What the exercise asks:
Write out again the lines from the line with "Nacional de Posgrados, y agregó que, por pri" up to and including the line with "configuré les forums", exactly as they stand below, and skip any picture.

(Page images and extracted text)
Segment Open

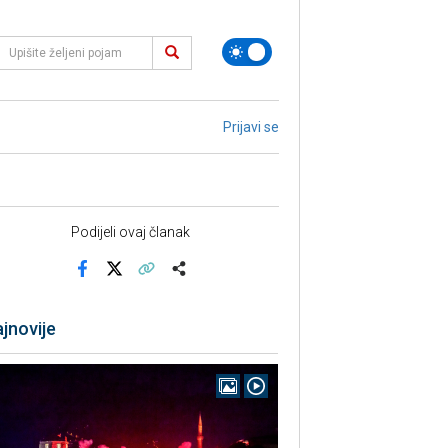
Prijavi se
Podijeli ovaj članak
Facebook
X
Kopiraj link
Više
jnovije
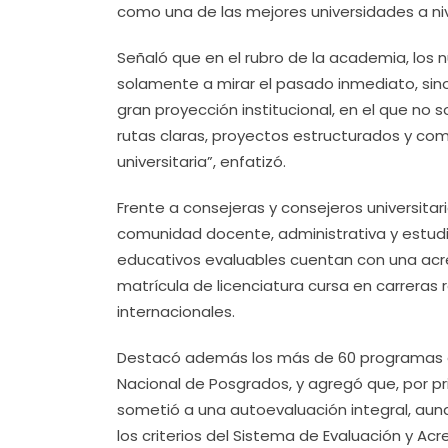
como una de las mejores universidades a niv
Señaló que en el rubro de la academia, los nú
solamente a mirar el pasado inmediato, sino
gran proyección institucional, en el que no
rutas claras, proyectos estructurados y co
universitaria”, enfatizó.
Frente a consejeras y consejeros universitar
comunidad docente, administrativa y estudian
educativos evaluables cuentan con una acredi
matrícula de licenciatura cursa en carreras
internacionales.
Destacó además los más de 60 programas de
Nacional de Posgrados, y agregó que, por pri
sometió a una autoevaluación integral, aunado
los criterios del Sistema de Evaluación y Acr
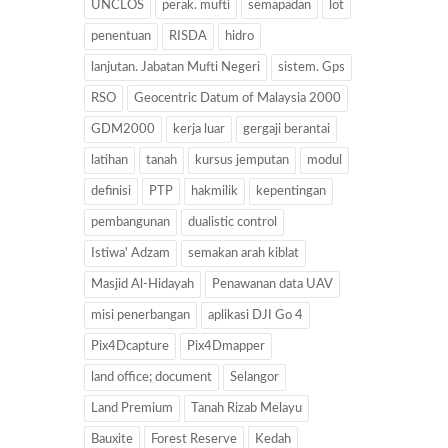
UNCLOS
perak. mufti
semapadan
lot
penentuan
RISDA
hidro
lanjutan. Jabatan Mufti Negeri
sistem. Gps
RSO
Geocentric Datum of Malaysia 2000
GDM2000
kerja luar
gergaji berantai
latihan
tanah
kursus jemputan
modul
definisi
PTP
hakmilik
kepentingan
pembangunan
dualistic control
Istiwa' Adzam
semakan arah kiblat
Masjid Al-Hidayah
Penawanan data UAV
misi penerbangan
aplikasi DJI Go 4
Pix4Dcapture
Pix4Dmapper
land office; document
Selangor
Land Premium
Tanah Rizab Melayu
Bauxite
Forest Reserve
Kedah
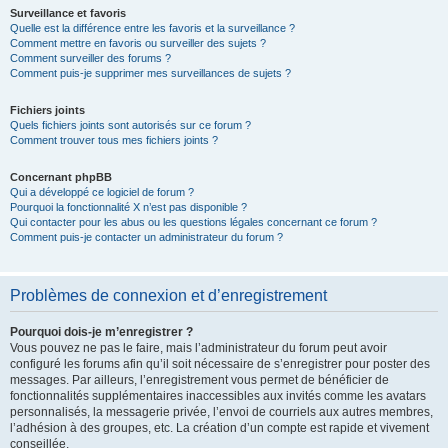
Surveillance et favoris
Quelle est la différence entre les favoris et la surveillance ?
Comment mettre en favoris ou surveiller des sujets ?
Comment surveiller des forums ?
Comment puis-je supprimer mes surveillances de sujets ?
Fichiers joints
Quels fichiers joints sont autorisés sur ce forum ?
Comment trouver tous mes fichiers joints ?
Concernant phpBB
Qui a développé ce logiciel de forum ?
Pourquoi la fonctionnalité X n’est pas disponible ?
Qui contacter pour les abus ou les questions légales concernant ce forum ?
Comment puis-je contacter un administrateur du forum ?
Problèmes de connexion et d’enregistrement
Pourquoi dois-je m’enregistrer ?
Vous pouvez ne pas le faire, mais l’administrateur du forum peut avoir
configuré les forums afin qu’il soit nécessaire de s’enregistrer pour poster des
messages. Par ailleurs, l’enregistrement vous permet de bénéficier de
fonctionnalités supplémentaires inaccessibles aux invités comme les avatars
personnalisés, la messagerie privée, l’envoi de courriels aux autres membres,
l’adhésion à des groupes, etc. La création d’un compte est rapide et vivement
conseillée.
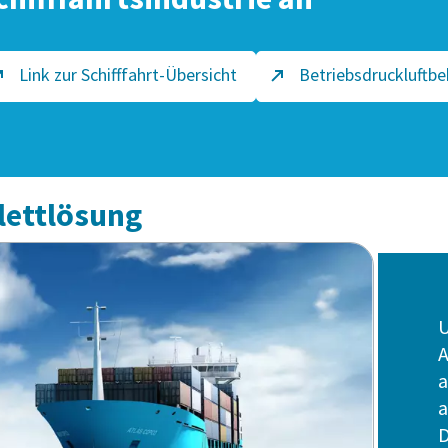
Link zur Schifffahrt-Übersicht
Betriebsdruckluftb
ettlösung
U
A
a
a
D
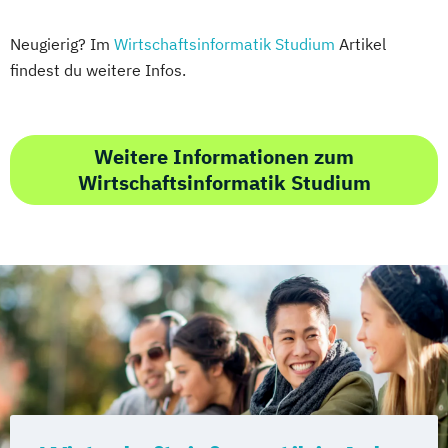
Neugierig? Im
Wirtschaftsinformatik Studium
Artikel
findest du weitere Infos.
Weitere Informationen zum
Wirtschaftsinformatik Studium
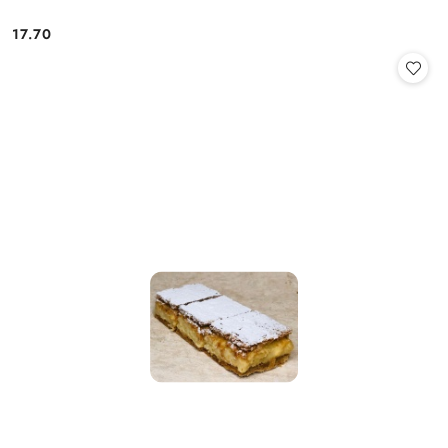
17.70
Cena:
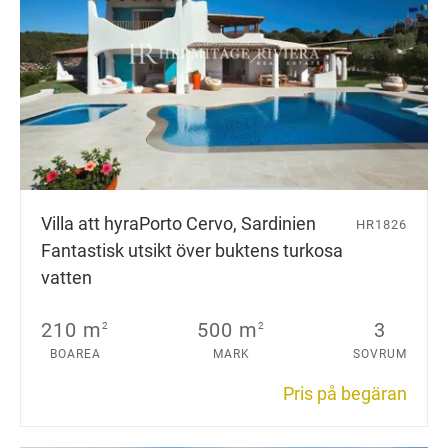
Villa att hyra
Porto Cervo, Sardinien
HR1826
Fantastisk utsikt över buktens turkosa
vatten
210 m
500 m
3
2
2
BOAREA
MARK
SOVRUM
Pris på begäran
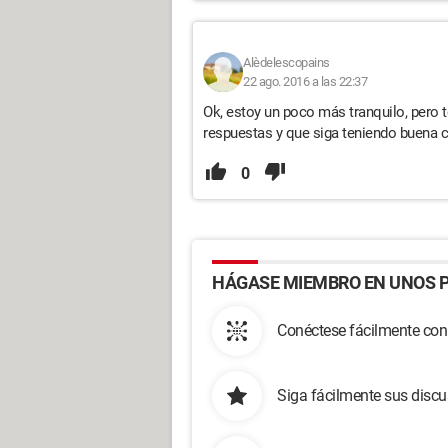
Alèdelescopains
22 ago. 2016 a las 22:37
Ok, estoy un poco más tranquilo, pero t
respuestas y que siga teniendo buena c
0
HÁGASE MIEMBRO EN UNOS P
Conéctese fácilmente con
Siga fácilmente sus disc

Segment Closed

Result of this task:
Nacional de Posgrados, y agregó que, por pri
sometió a una autoevaluación integral, aunado
los criterios del Sistema de Evaluación y Acr
UNCLOS
perak. mufti
semapadan
lot
penentuan
RISDA
hidro
lanjutan. Jabatan Mufti Negeri
sistem. Gps
RSO
Geocentric Datum of Malaysia 2000
GDM2000
kerja luar
gergaji berantai
latihan
tanah
kursus jemputan
modul
definisi
PTP
hakmilik
kepentingan
pembangunan
dualistic control
Istiwa' Adzam
semakan arah kiblat
Masjid Al-Hidayah
Penawanan data UAV
misi penerbangan
aplikasi DJI Go 4
Pix4Dcapture
Pix4Dmapper
land office; document
Selangor
Land Premium
Tanah Rizab Melayu
Bauxite
Forest Reserve
Kedah
Surveillance et favoris
Quelle est la différence entre les favoris et la surveillance ?
Comment mettre en favoris ou surveiller des sujets ?
Comment surveiller des forums ?
Comment puis-je supprimer mes surveillances de sujets ?
Fichiers joints
Quels fichiers joints sont autorisés sur ce forum ?
Comment trouver tous mes fichiers joints ?
Concernant phpBB
Qui a développé ce logiciel de forum ?
Pourquoi la fonctionnalité X n’est pas disponible ?
Qui contacter pour les abus ou les questions légales concernant ce forum ?
Comment puis-je contacter un administrateur du forum ?
Problèmes de connexion et d’enregistrement
Pourquoi dois-je m’enregistrer ?
Vous pouvez ne pas le faire, mais l’administrateur du forum peut avoir
configuré les forums afin qu’il soit nécessaire de s’enregistrer pour poster des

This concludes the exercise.